At lunch we break from auditing, and drive to the nearest restaurant. The auditors order for me, after checking that I can handle spicy. Then they show me how to wash my chopsticks in the first mug of tea, and slosh the tea around the bowl before discarding it. The tea is lovely; I’m never going back to Typhoo. I have been told I am good with the chopsticks, but suspect that might be said in the same spirit of patronisery with which I tell my colleagues they speak good english: not going to starve, but clearly not a native speaker.

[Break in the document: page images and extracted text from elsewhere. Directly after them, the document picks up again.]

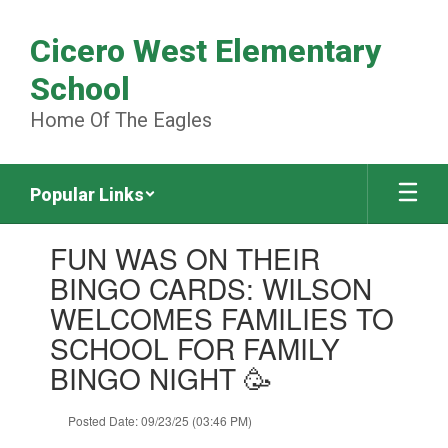
Skip
to
Cicero West Elementary
main
content
School
Home Of The Eagles
Popular Links
Contains
FUN WAS ON THEIR
1
slides.
BINGO CARDS: WILSON
Use
WELCOMES FAMILIES TO
the
next
SCHOOL FOR FAMILY
and
BINGO NIGHT 🥳
previous
buttons
to
Posted Date: 09/23/25 (03:46 PM)
navigate.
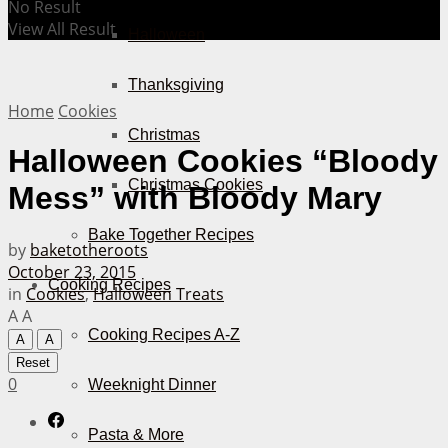
No Result
View All Result
Halloween
Thanksgiving
Home
Cookies
Christmas
Halloween Cookies “Bloody
Christmas Cookies
Mess” with Bloody Mary
Bake Together Recipes
by
baketotheroots
October 23, 2015
Cooking Recipes
in
Cookies
,
Halloween Treats
A
A
Cooking Recipes A-Z
A
A
Reset
0
Weeknight Dinner
Pasta & More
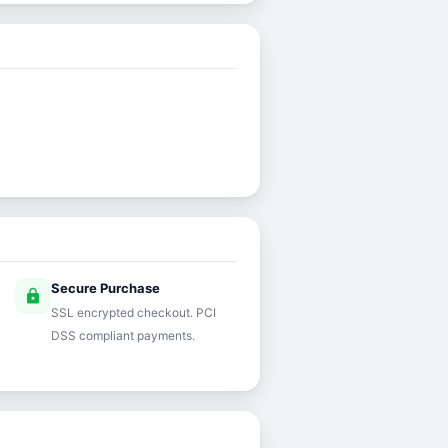
Secure Purchase
lock
SSL encrypted checkout. PCI
DSS compliant payments.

Even if you are a native speaker of chopstick, it’s still a messy way to eat; that’s why they hunch over the table with a posture that our parents would severely disapprove of, clutching the bony bit of meat with the tips of the chopsticks, chewing it while it hangs out of your mouth, then just dropping the bits of bone and gristle on to the plate. That’s the part I have a real problem with; just too British to spit bones out like that.
Every day is a feast, and costs around RMB20 per head. Yesterday they made a fuss about ordering dim sum for me. Dim Sum is something I need more information about, but seems to have the appearance of products one can purchase in Lush. I would have liked to take a photo, but thought that it might be rude.
My Chinese room-mate thinks I’m highly decadent because I have the RMB40 hotel breakfast every day. She describes it as very expensive. This four star hotel, by the way, is costing $50 a night. In Europe, our daily allowance is $35 a day; if she had to buy an evening meal for that amount in Switzerland, she might revise her opinon.